Task brief:
Look through the entries below and show every line containing the word "Daten".

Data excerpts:

********************

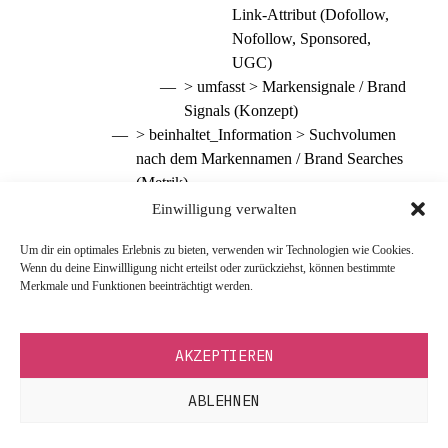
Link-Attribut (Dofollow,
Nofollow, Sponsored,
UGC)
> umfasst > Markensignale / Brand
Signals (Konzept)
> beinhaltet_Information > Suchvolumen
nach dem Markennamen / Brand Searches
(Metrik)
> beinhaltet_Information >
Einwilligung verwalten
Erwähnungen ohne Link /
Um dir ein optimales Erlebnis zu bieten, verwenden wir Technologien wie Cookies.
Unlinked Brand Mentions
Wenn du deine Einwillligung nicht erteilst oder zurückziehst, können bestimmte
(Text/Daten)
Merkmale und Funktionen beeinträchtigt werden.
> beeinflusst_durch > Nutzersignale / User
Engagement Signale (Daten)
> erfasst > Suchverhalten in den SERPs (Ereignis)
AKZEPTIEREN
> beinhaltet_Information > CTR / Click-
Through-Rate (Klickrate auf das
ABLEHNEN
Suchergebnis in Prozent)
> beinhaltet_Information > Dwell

********************

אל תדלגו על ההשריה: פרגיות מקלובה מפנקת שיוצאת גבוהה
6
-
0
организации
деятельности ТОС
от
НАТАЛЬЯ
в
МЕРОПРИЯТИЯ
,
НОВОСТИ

********************

Reply:
(Text/Daten)
Engagement Signale (Daten)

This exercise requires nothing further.